● **Dataset extract**:
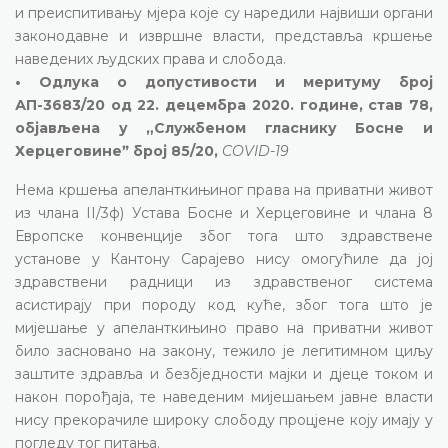
и преиспитивању мјера које су наредили највиши органи
законодавне и извршне власти, представља кршење
наведених људских права и слобода.
• Одлука о допустивости и меритуму број
АП-3683/20 од 22. децембра 2020. године, став 78,
објављена у „Службеном гласнику Босне и
Херцеговинеˮ број 85/20,
COVID-19
Нема кршења апеланткињиног права на приватни живот
из члана II/3ф) Устава Босне и Херцеговине и члана 8
Европске конвенције због тога што здравствене
установе у Кантону Сарајево нису омогућиле да јој
здравствени радници из здравственог система
асистирају при породу код куће, због тога што је
мијешање у апеланткињино право на приватни живот
било засновано на закону, тежило је легитимном циљу
заштите здравља и безбједности мајки и дјеце током и
након порођаја, те наведеним мијешањем јавне власти
нису прекорачиле широку слободу процјене коју имају у
погледу тог питања.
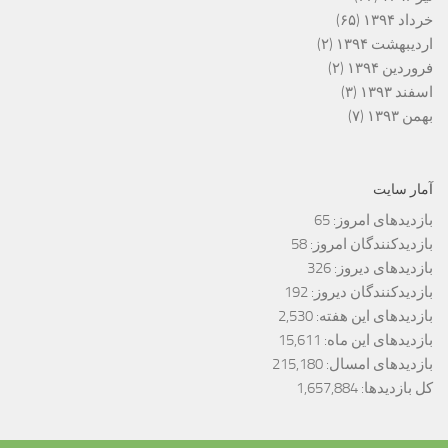
خرداد ۱۳۹۴
(۶۵)
اردیبهشت ۱۳۹۴
(۲)
فروردین ۱۳۹۴
(۲)
اسفند ۱۳۹۳
(۳)
بهمن ۱۳۹۳
(۷)
آمار سایت
بازدیدهای امروز:
65
بازدیدکنندگان امروز:
58
بازدیدهای دیروز:
326
بازدیدکنندگان دیروز:
192
بازدیدهای این هفته:
2,530
بازدیدهای این ماه:
15,611
بازدیدهای امسال:
215,180
کل بازدیدها:
1,657,884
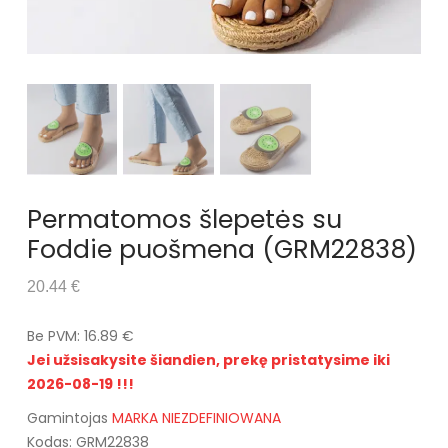
Permatomos šlepetės su
Foddie puošmena (GRM22838)
20.44 €
Be PVM: 16.89 €
Jei užsisakysite šiandien, prekę pristatysime iki
2026-08-19 !!!
Gamintojas
MARKA NIEZDEFINIOWANA
Kodas: GRM22838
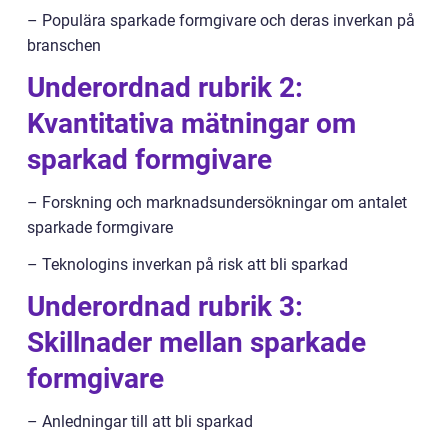
– Populära sparkade formgivare och deras inverkan på
branschen
Underordnad rubrik 2:
Kvantitativa mätningar om
sparkad formgivare
– Forskning och marknadsundersökningar om antalet
sparkade formgivare
– Teknologins inverkan på risk att bli sparkad
Underordnad rubrik 3:
Skillnader mellan sparkade
formgivare
– Anledningar till att bli sparkad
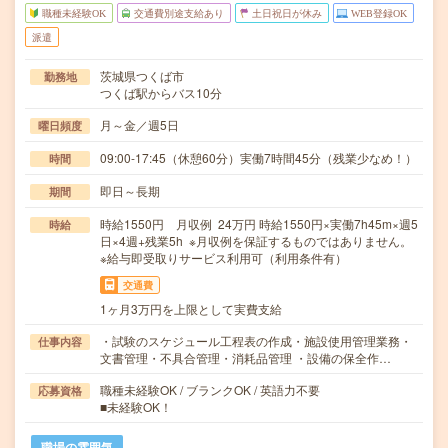
職種未経験OK
交通費別途支給あり
土日祝日が休み
WEB登録OK
派遣
茨城県つくば市
勤務地
つくば駅からバス10分
月～金／週5日
曜日頻度
09:00-17:45（休憩60分）実働7時間45分（残業少なめ！）
時間
即日～長期
期間
時給1550円 月収例 24万円 時給1550円×実働7h45m×週5
時給
日×4週+残業5h ※月収例を保証するものではありません。
※給与即受取りサービス利用可（利用条件有）
交通費
1ヶ月3万円を上限として実費支給
・試験のスケジュール工程表の作成・施設使用管理業務・
仕事内容
文書管理・不具合管理・消耗品管理 ・設備の保全作…
職種未経験OK / ブランクOK / 英語力不要
応募資格
■未経験OK！
職場の雰囲気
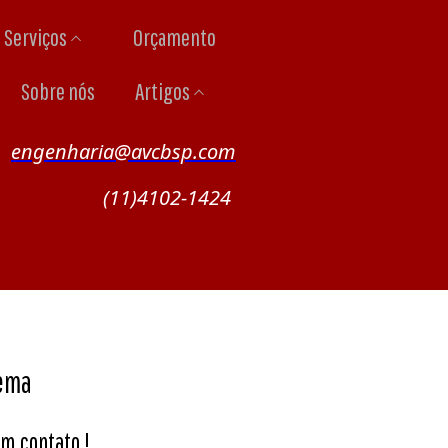
Serviços
Orçamento
Sobre nós
Artigos
engenharia@avcbsp.com
(11)4102-1424
dema
m contato !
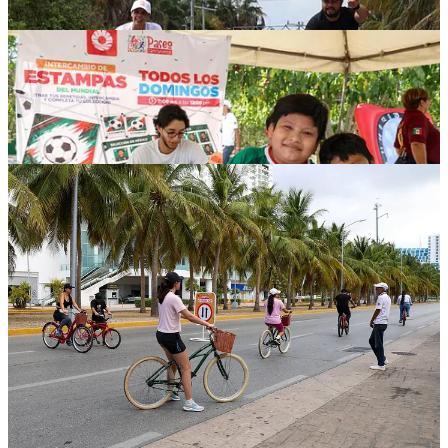
Compartir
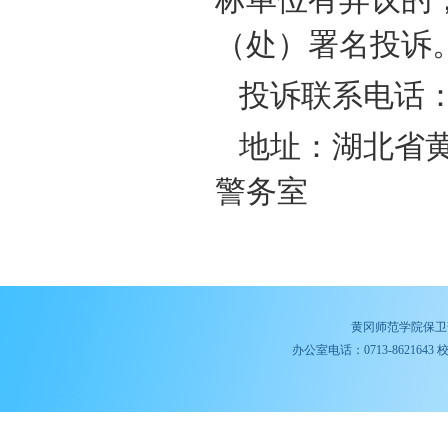
（
处
）
署名投诉
投诉联系电话
地址：湖北省黄
警务
室
黄冈师范学院保卫
办公室电话：0713-8621643 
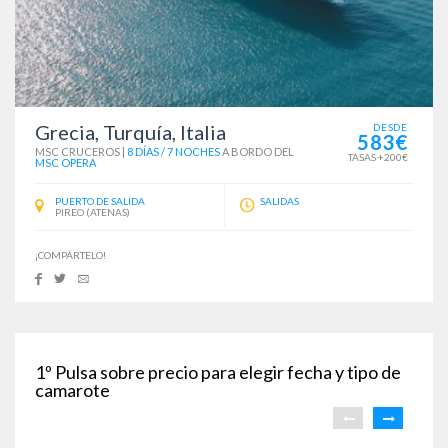
Grecia, Turquía, Italia
DESDE
583€
MSC CRUCEROS
|
8 DÍAS / 7 NOCHES
A BORDO DEL
TASAS +200€
MSC OPERA
PUERTO DE SALIDA
SALIDAS
PIREO (ATENAS)
¡COMPÁRTELO!
1º
Pulsa sobre precio para elegir fecha y tipo de
camarote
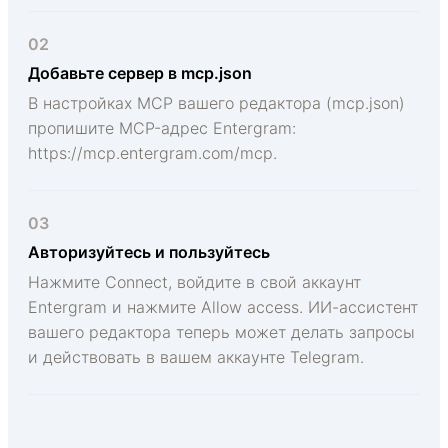
02
Добавьте сервер в mcp.json
В настройках MCP вашего редактора (mcp.json)
пропишите MCP-адрес Entergram:
https://mcp.entergram.com/mcp.
03
Авторизуйтесь и пользуйтесь
Нажмите Connect, войдите в свой аккаунт
Entergram и нажмите Allow access. ИИ-ассистент
вашего редактора теперь может делать запросы
и действовать в вашем аккаунте Telegram.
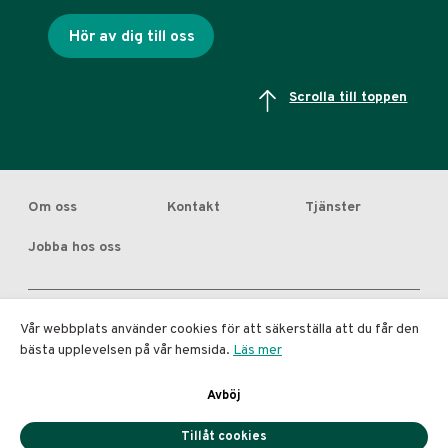
Hör av dig till oss
Scrolla till toppen
Om oss
Kontakt
Tjänster
Jobba hos oss
Vår webbplats använder cookies för att säkerställa att du får den
bästa upplevelsen på vår hemsida.
Läs mer
Copyright © Diakrit 2026. Diakrit is a registered trademark for Diakrit AB.
All rights reserved.
Avböj
Terms of use
|
Privacy Policy
|
Cookie Policy
Tillåt cookies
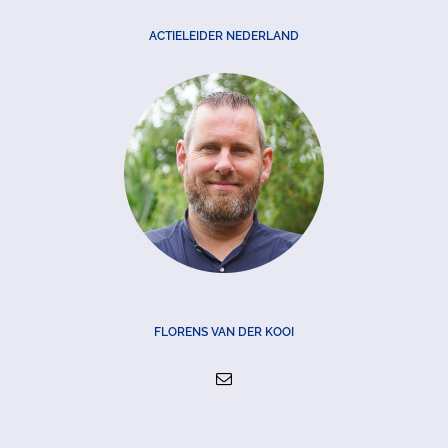
ACTIELEIDER NEDERLAND
FLORENS VAN DER KOOI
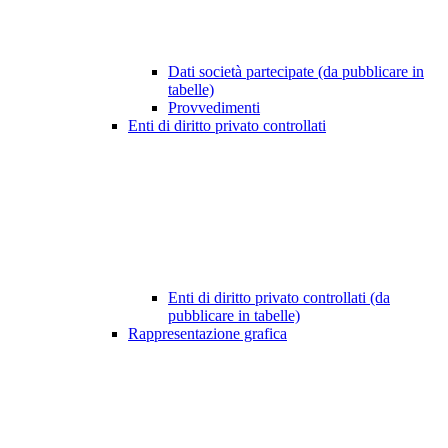
Dati società partecipate (da pubblicare in
tabelle)
Provvedimenti
Enti di diritto privato controllati
Enti di diritto privato controllati (da
pubblicare in tabelle)
Rappresentazione grafica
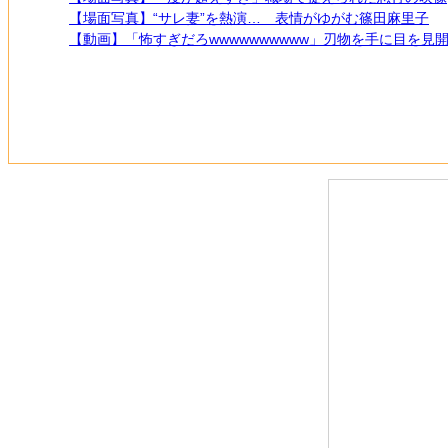
【場面写真】“サレ妻”を熱演… 表情がゆがむ篠田麻里子
【動画】「怖すぎだろwwwwwwwwww」刃物を手に目を見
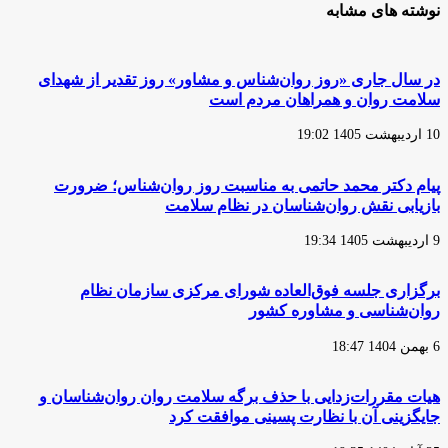
نوشته های مشابه
در سال جاری «روز روان‌شناس و مشاور» روز تقدیر از شهدای
سلامت روان و همراهان مردم است
10 اردیبهشت 1405 19:02
پیام دکتر محمد حاتمی به مناسبت روز روان‌شناس؛ ضرورت
بازیابی نقش روان‌شناسان در نظام سلامت
9 اردیبهشت 1405 19:34
برگزاری جلسه فوق‌العاده شورای مرکزی سازمان نظام
روان‌شناسی و مشاوره کشور
6 بهمن 1404 18:47
هیات مقررات‌زدایی با حذف برگه سلامت روان روان‌شناسان و
جایگزینی آن با نظارت پسینی موافقت کرد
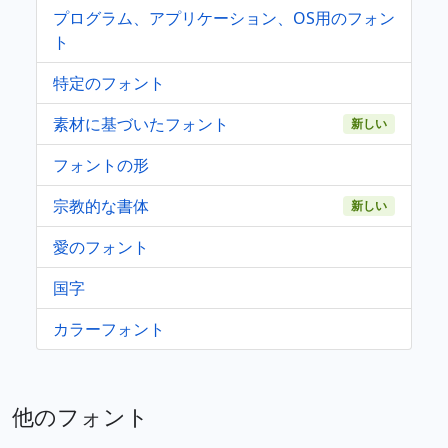
プログラム、アプリケーション、OS用のフォン
ト
特定のフォント
素材に基づいたフォント
新しい
フォントの形
宗教的な書体
新しい
愛のフォント
国字
カラーフォント
他のフォント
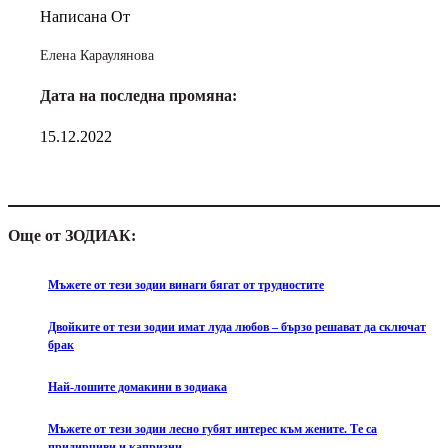
Написана От
Елена Караулянова
Дата на последна промяна:
15.12.2022
Още от ЗОДИАК:
Мъжете от тези зодии винаги бягат от трудностите
Двойките от тези зодии имат луда любов – бързо решават да сключат
брак
Най-лошите домакини в зодиака
Мъжете от тези зодии лесно губят интерес към жените. Те са
придирчиви и капризни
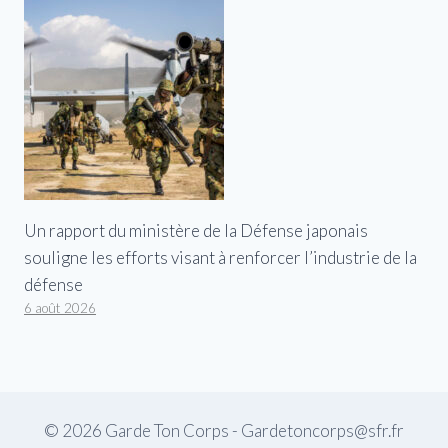
Un rapport du ministère de la Défense japonais
souligne les efforts visant à renforcer l’industrie de la
défense
6 août 2026
© 2026 Garde Ton Corps - Gardetoncorps@sfr.fr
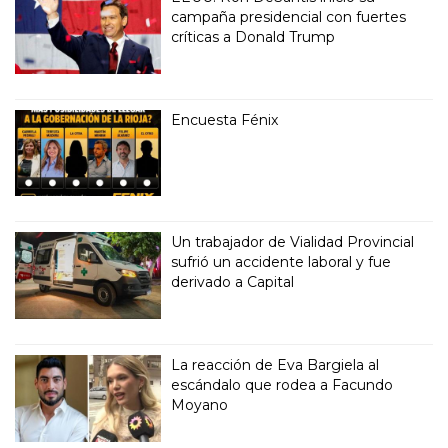
campaña presidencial con fuertes
críticas a Donald Trump
Encuesta Fénix
Un trabajador de Vialidad Provincial
sufrió un accidente laboral y fue
derivado a Capital
La reacción de Eva Bargiela al
escándalo que rodea a Facundo
Moyano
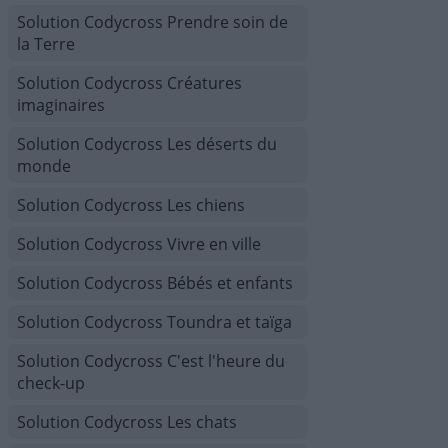
Solution Codycross Prendre soin de
la Terre
Solution Codycross Créatures
imaginaires
Solution Codycross Les déserts du
monde
Solution Codycross Les chiens
Solution Codycross Vivre en ville
Solution Codycross Bébés et enfants
Solution Codycross Toundra et taïga
Solution Codycross C'est l'heure du
check-up
Solution Codycross Les chats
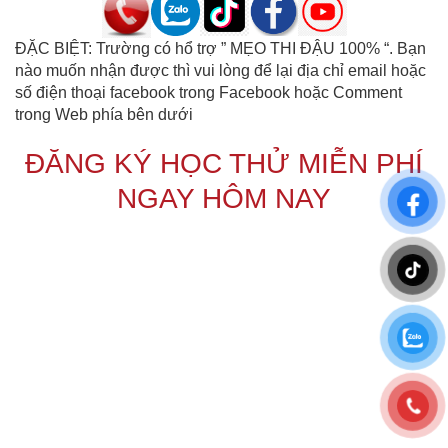
ĐẶC BIỆT: Trường có hổ trợ ” MẸO THI ĐẬU 100% “. Bạn
nào muốn nhận được thì vui lòng để lại địa chỉ email hoặc
số điện thoại facebook trong Facebook hoặc Comment
trong Web phía bên dưới
ĐĂNG KÝ HỌC THỬ MIỄN PHÍ
NGAY HÔM NAY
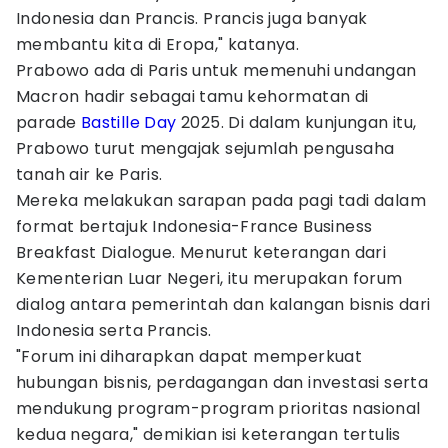
Indonesia dan Prancis. Prancis juga banyak
membantu kita di Eropa," katanya.
Prabowo ada di Paris untuk memenuhi undangan
Macron hadir sebagai tamu kehormatan di
parade
Bastille Day
2025. Di dalam kunjungan itu,
Prabowo turut mengajak sejumlah pengusaha
tanah air ke Paris.
Mereka melakukan sarapan pada pagi tadi dalam
format bertajuk Indonesia-France Business
Breakfast Dialogue. Menurut keterangan dari
Kementerian Luar Negeri, itu merupakan forum
dialog antara pemerintah dan kalangan bisnis dari
Indonesia serta Prancis.
"Forum ini diharapkan dapat memperkuat
hubungan bisnis, perdagangan dan investasi serta
mendukung program-program prioritas nasional
kedua negara," demikian isi keterangan tertulis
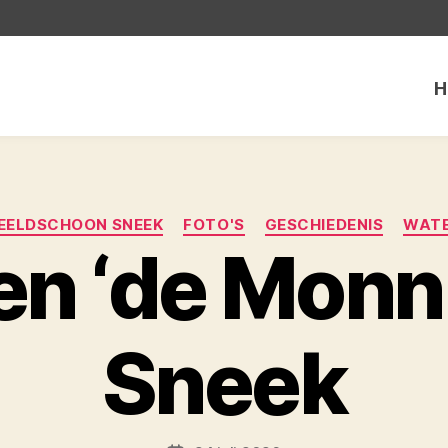
H
Categorieën
EELDSCHOON SNEEK
FOTO'S
GESCHIEDENIS
WAT
n ‘de Monni
Sneek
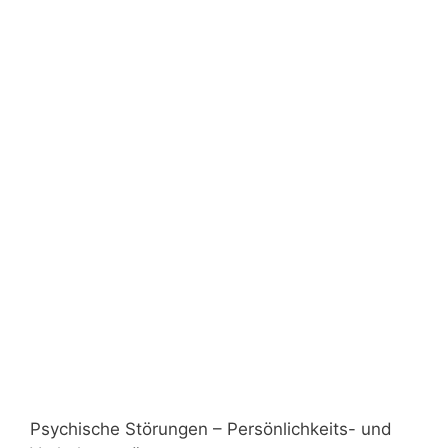
Psychische Störungen – Persönlichkeits- und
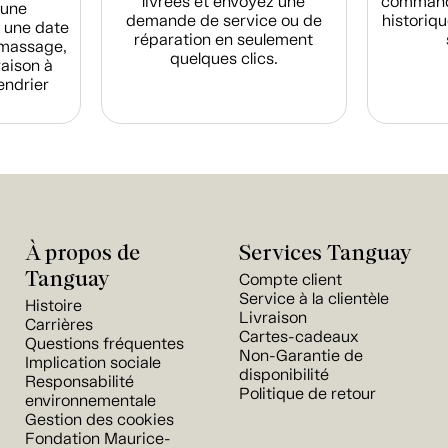
livrées et envoyez une
commande
d'une
demande de service ou de
historiqu
 une date
réparation en seulement
amassage,
quelques clics.
raison à
endrier
À propos de
Services Tanguay
Tanguay
Compte client
Service à la clientèle
Histoire
Livraison
Carrières
Cartes-cadeaux
Questions fréquentes
Non-Garantie de
Implication sociale
disponibilité
Responsabilité
Politique de retour
environnementale
Gestion des cookies
Fondation Maurice-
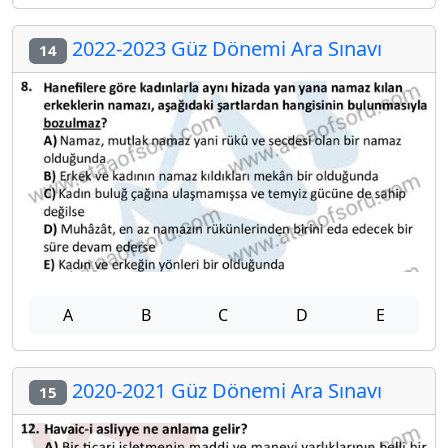
2022-2023 Güz Dönemi Ara Sınavı
14
A
B
C
D
E
2020-2021 Güz Dönemi Ara Sınavı
15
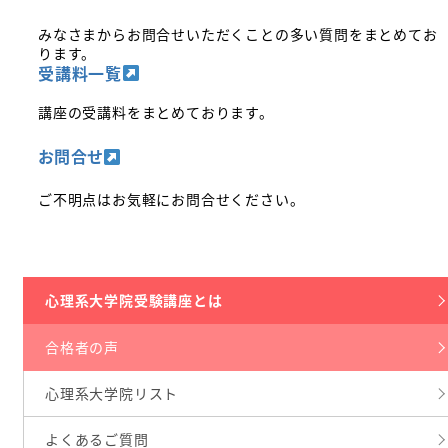
みなさまからお問合せいただくことの多い質問をまとめてお
ります。
受講料一覧
講座の受講料をまとめております。
お問合せ
ご不明点はお気軽にお問合せください。
心理系大学院受験講座とは
合格者の声
心理系大学院リスト
よくあるご質問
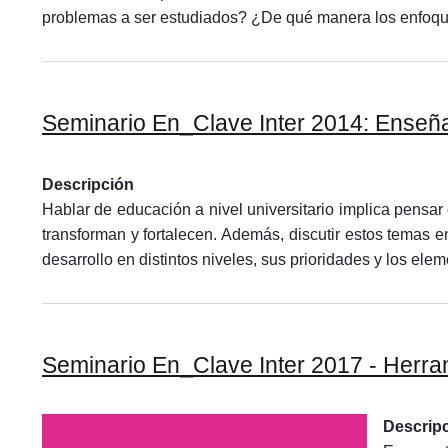
problemas a ser estudiados? ¿De qué manera los enfoques 
Seminario En_Clave Inter 2014: Enseñan
Descripción
Hablar de educación a nivel universitario implica pensar
transforman y fortalecen. Además, discutir estos temas e
desarrollo en distintos niveles, sus prioridades y los el
Seminario En_Clave Inter 2017 - Herramient
Descrip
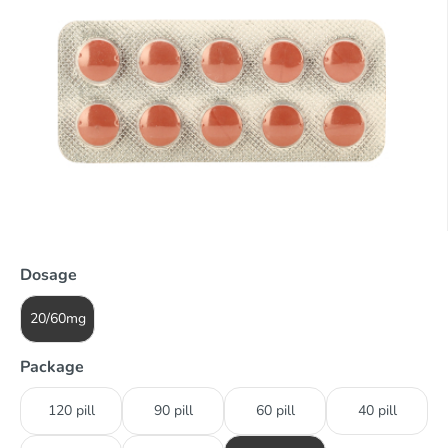
Dosage
20/60mg
Package
120 pill
90 pill
60 pill
40 pill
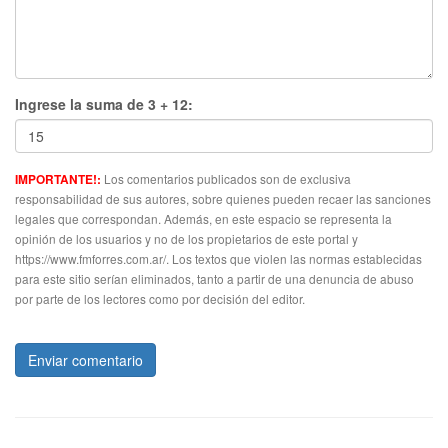
Ingrese la suma de 3 + 12:
Los comentarios publicados son de exclusiva
IMPORTANTE!:
responsabilidad de sus autores, sobre quienes pueden recaer las sanciones
legales que correspondan. Además, en este espacio se representa la
opinión de los usuarios y no de los propietarios de este portal y
https://www.fmforres.com.ar/. Los textos que violen las normas establecidas
para este sitio serían eliminados, tanto a partir de una denuncia de abuso
por parte de los lectores como por decisión del editor.
Enviar comentario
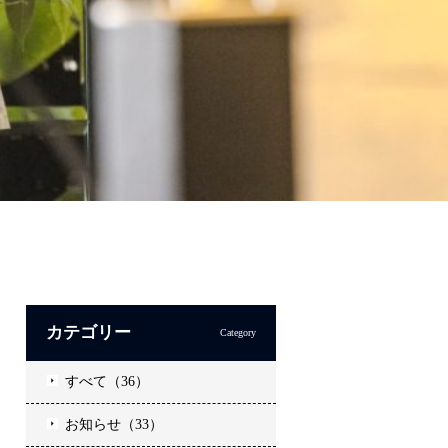
カテゴリー
Category
すべて（36）
お知らせ（33）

● **Task**: The answer should be one number: how many lines in the data contain the word "редактора".

● **Your response**: 2